The ad model is no longer needed, or even desired. When the operational expense is so low due to a simple LLM and very few employees, other business models are possible.


Training LLM models and generating LLM responses is probably more expensive than... basically anything else we have now.


It's quietly broken in favor of local LLMs over the past month. I say this as someone who was a huge skeptic until maybe 2 weeks ago. It's not GPT-4 but it doesn't need to be.
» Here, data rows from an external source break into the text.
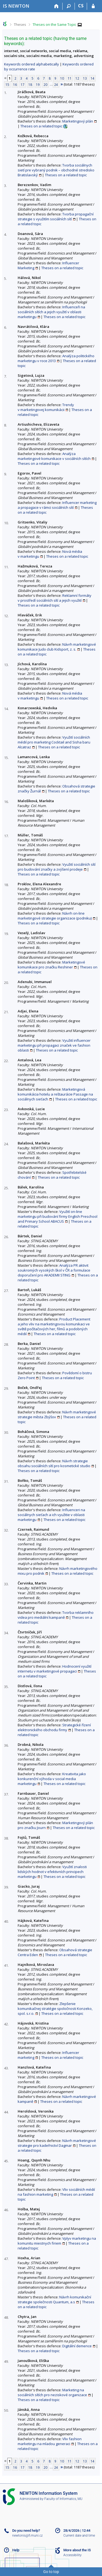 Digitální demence (77, 2345)
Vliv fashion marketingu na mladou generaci (50, 2441)
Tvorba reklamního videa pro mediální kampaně (56, 1615)
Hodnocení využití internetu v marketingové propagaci (54, 1669)
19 (38, 84)
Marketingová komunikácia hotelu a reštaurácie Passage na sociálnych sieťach (55, 1094)
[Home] (56, 6)
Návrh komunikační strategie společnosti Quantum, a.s (54, 2299)
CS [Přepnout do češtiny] (81, 6)
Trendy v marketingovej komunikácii (46, 407)
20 (45, 84)
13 (85, 78)
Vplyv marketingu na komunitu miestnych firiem (57, 2241)
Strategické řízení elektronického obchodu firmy (54, 1727)
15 (7, 84)
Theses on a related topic (41, 126)
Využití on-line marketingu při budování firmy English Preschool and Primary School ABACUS (57, 1216)
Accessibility (72, 2555)
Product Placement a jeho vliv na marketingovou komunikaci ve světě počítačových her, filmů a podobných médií (54, 1326)
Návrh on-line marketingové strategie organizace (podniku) (55, 916)
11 (70, 78)
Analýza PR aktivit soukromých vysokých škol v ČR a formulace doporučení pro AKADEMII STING (54, 1270)
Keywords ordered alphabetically (31, 64)
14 (92, 78)
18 (30, 84)
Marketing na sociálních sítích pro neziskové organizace (52, 2392)
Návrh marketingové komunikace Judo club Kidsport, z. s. (57, 647)
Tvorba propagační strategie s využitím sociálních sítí (56, 216)
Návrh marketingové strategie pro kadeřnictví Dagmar (57, 2143)
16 (15, 84)
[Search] (69, 6)
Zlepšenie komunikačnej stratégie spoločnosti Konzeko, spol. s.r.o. (55, 2008)
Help (15, 2550)
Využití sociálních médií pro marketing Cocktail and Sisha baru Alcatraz (54, 742)
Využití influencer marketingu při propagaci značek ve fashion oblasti (54, 1045)
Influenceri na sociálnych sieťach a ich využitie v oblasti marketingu (51, 1514)
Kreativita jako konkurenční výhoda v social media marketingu (52, 1778)
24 (56, 84)
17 (22, 84)
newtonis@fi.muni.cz (27, 2535)
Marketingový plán (77, 121)
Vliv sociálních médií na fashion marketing (56, 2192)
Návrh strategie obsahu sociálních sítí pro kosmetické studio (54, 1463)
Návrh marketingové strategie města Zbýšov (57, 1414)
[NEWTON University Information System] (16, 6)
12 (77, 78)
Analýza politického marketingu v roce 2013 (56, 358)
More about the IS (77, 2550)
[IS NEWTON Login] (93, 6)
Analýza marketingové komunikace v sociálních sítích (54, 456)
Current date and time (79, 2535)
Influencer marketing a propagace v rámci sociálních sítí (57, 505)
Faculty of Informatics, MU (63, 2499)
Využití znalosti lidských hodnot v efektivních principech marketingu (52, 1871)
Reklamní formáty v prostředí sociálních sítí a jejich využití (54, 598)
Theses (20, 24)
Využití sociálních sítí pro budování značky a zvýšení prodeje (56, 867)
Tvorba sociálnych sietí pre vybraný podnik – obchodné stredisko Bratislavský (56, 170)
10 (62, 78)
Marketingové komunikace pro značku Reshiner (51, 964)
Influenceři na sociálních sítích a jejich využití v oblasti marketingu (51, 312)
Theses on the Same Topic (54, 24) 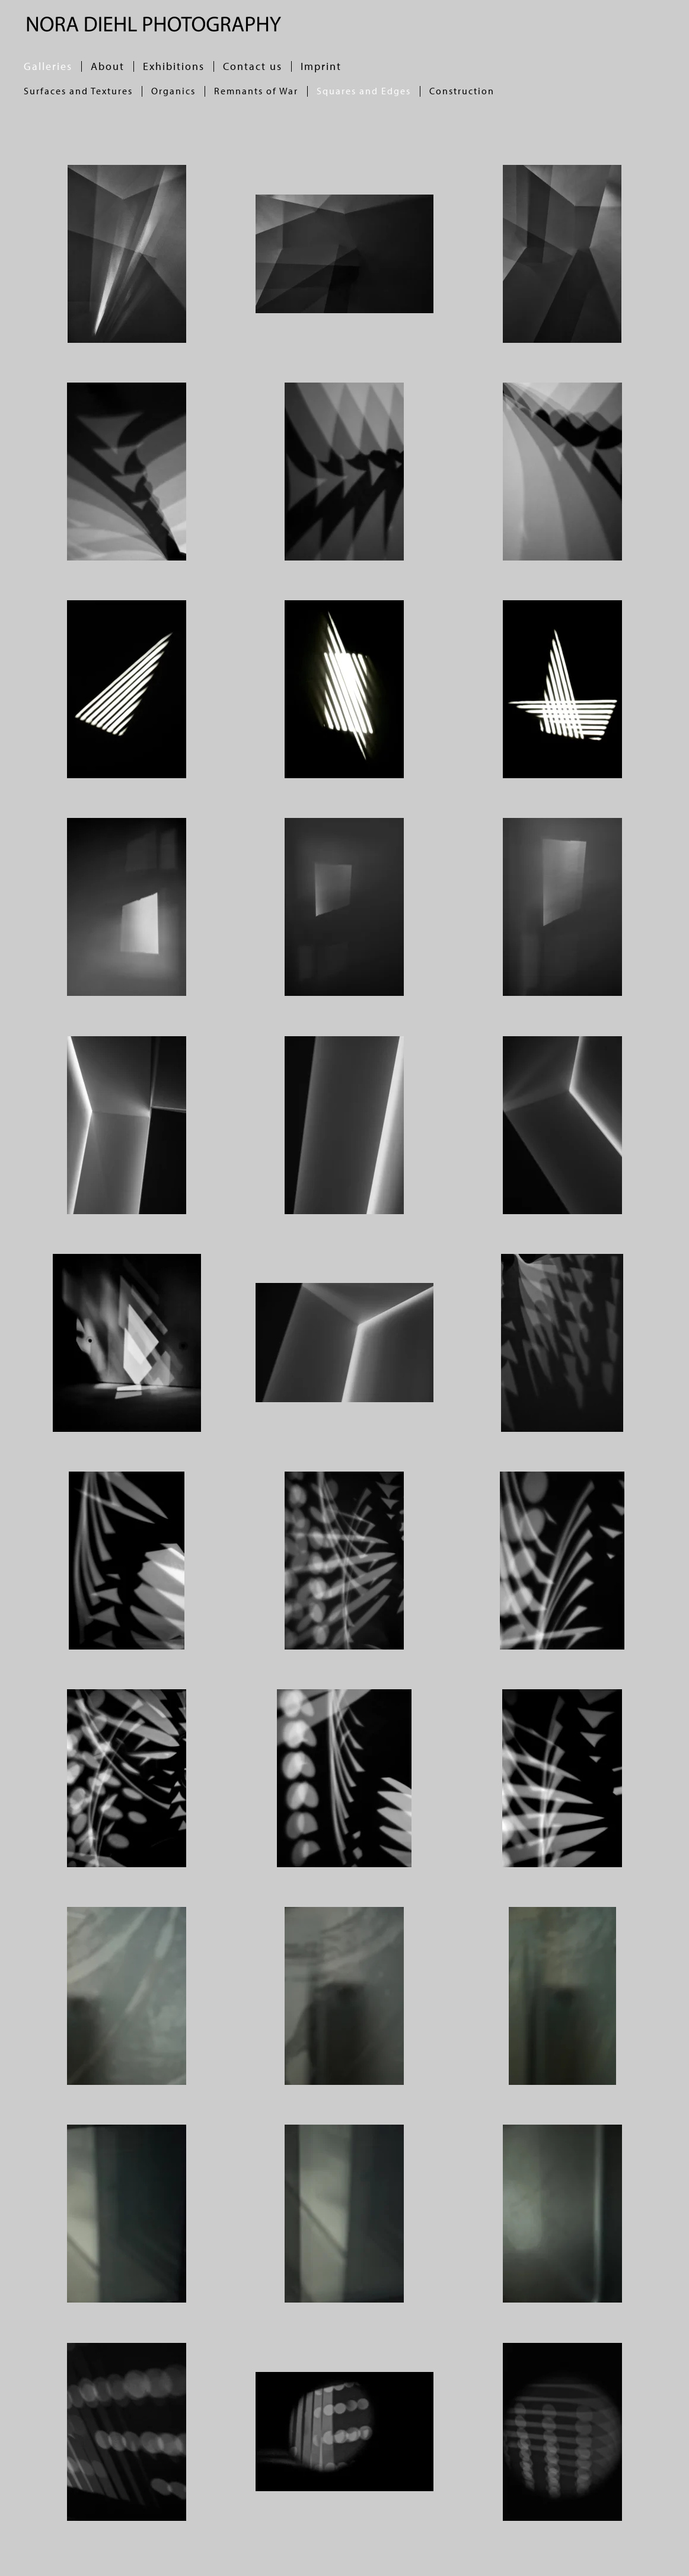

StableLM 3B can handle RAG inputs. This is huge. 7B models can't run on consumer mobile hardware: https://x.com/jpohhhh/status/1747451790969184682?s=20

llama.cpp got examples for iOS / Android in December. It can run on all platforms via one library: https://x.com/jpohhhh/status/1748852554920849579?s=20

retrieval/vector DB can run on all platforms via one library: https://github.com/Telosnex/fonnx


Its expensive right now. Compute cost always drops like a rock


Needed or desired by whom? It’s easy to make money with ads, therefore it will happen. Energy isn’t free and people won’t pay. The hypothetical AGI will necessarily require a lot of compute so only big companies will have access.

Funny to see people rooting for meta. Did you forget how they make money?


> The ad model is no longer needed, or even desired.

I'll believe that when YouTube is dead and gone.


> No way to block because they’re subtly embedded into everything.

Which will be super illegal in several jurisdictions that mandate ads be clearly labelled.